Section 34 of the Landlord and Tenant Act 1954
Jessica Dickinson, 25th February, 2022
Does the court have jurisdiction to order a turnover rent as payable under the terms of a renewal lease?
The rent payable under the terms of a renewal business tenancy is governed by section 34 of the Landlord and Tenant Act 1954 (‘the LTA’) Section 34 gives the court the power to determine the level of rent when the parties have not been able to reach an agreement on that aspect of a renewal lease.
The LTA is intended to balance the interests of both landlords and tenants and operates to provide security of tenure to tenants whilst protecting landlords’ rights to receive an open market rent.
Section 34 provides that when determining the level of rent payable, the court will have regard to the terms of the tenancy (other than those relating to rent), that the holding might reasonably be expected to secure in the open market by a willing lessor.
Essentially, the court must have regard to the level of rent that a hypothetical landlord would reasonably be expected to receive from a hypothetical tenant in the current market and for that particular unit.
Recent case law
The recent case of W (No 3) GP (Nominee A) Ltd and another v JD Sports Fashion plc shows us how a court is likely to deal with a landlord’s request for a turnover rent in light of section 34.
JD Sports Fashion PLC (‘JD Sports’) had occupied a unit at a shopping centre in Derby under a lease, the fixed term of which came to an end in 2017. That original lease had included a term that the rent be £175,000.00 per annum, plus an additional rent based on JD Sports’ turnover.
The landlord, W (No 3) GP (Nominee A) Ltd and another, served a section 25 notice bringing JD Sports’ tenancy to an end in June 2017. That section 25 notice did not oppose JD Sports being granted a new lease, but suggested an increased rent.
By the time of the trial, the landlord was seeking a turnover rent of 8% in addition to standard rent. The tenant opposed this and argued for a fixed rent.

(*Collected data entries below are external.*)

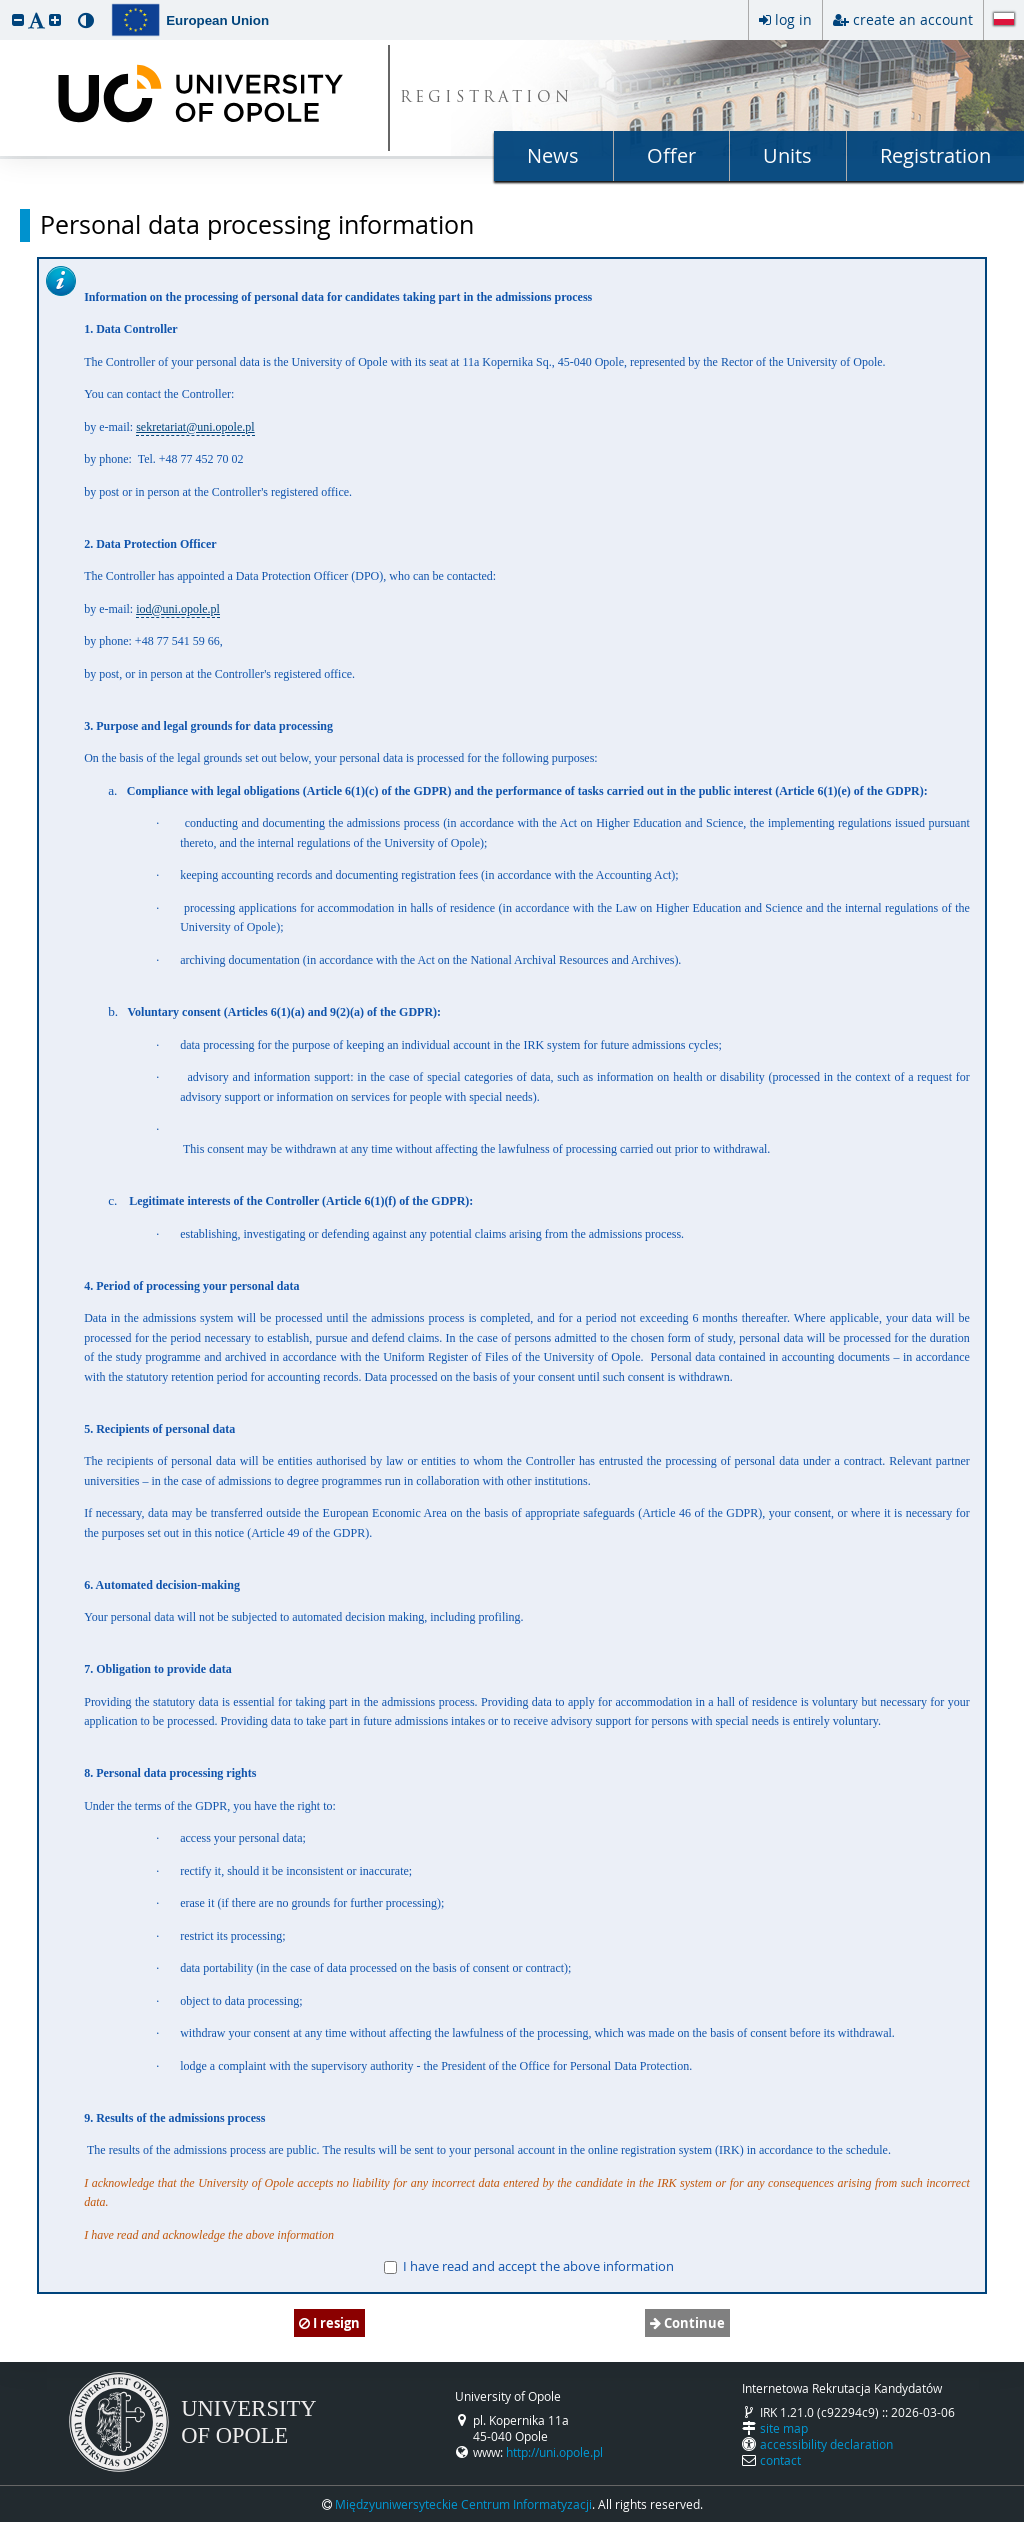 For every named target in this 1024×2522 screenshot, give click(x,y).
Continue (687, 2323)
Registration (935, 155)
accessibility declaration (826, 2444)
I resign (329, 2323)
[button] (18, 19)
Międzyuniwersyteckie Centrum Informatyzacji (463, 2504)
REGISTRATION (486, 98)
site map (784, 2428)
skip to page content (5, 5)
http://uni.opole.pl (554, 2452)
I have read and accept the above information (529, 2266)
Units (787, 155)
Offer (671, 155)
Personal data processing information (257, 225)
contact (780, 2460)
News (553, 155) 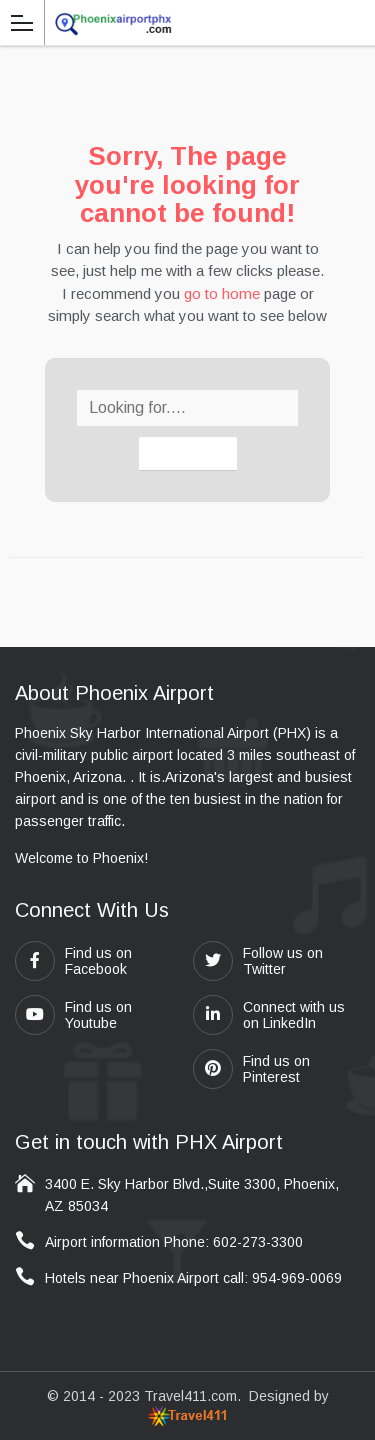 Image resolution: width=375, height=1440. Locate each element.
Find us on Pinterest (251, 1069)
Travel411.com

One of the issues the court had to determine in this case was whether section 34 of the LTA gave it jurisdiction to order a turnover rent.
The landlord’s position
Counsel for the landlord argued that a turnover rent was, for the purposes of section 34, a ‘rent.’ The landlord argued that section 34 is clear in that the rent to be determined should be reflective of what hypothetical parties would agree on the open market and that the current evidence showed that a turnover rent was appropriate and not an unheard of request. The landlord suggested that an interpretation of section 34 that did not give the court jurisdiction to order a turnover rent would conflict with reality.
The tenant’s position
Counsel for JD Sports argued amongst other things that the phrase ‘the rent’ in section 34 indicated that the legislation assumes the need for one identifiable rent that the property in question would attract in the open market. Counsel also highlighted that section 34 requires the court to calculate any renewal rent on the circumstances of a hypothetical tenant; JD Sports in this case was not a hypothetical tenant but a specific tenant with a specific turnover; contrastingly, the turnover of a hypothetical tenant could not be quantified to such a degree.
The court’s decision
Whilst the court did not go as far as to confirm that section 34 failed to give it jurisdiction to order a turnover rent, it found that in most cases, to order a turnover rent would be at odds with section 34 of the LTA for a number of reasons.
The court noted that the purpose of the LTA is to ensure fair open market rents for landlords, not to penalise successful tenant with healthy turnovers. It was also highlighted that taking a tenant’s turnover during the course of a previous lease into account would be having regard to goodwill attached to the property when in fact, that is specially set out as a factor that should be disregarded when ordering a renewal rent in section 34(1)(b).
Finally, the court noted that when combining a fixed open market rent and a turnover rent, the outcome was such that a rent well in excess of open market value would have been ordered. That is inconsistent with the objective of the LTA.
What does this mean for landlords and tenants?
As ever with litigation, each case before a court turns on its own specific facts, but the above serves as a reminder to landlords that extra pre-trial negotiation in an attempt to secure a tenant’s agreement to a turnover rent may be worthwhile. That is on the basis that clearly, there is no certainty that the court will award any turnover rent at all.
It will be welcome news for landlords however that the court seemingly felt the need to stop short of confirming that it did not have jurisdiction to order a turnover rent.